• WORK TO COMPLETE: The answer must be an exact copy of the entries that follow, with all images removed.

[Saved entries]
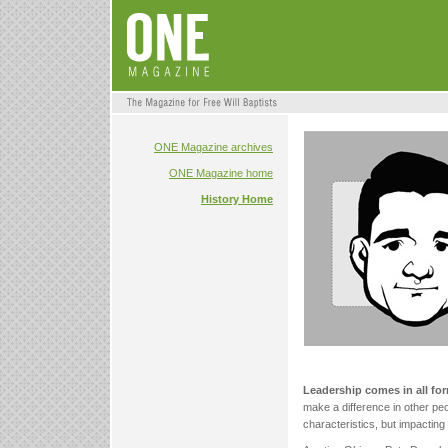
ONE Magazine archives
ONE Magazine home
History Home
Leadership comes in all fo
make a difference in other peo
characteristics, but impactin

• FINAL ANSWER:
ONE Magazine archives
ONE Magazine home
History Home
Leadership comes in all fo
make a difference in other peo
characteristics, but impactin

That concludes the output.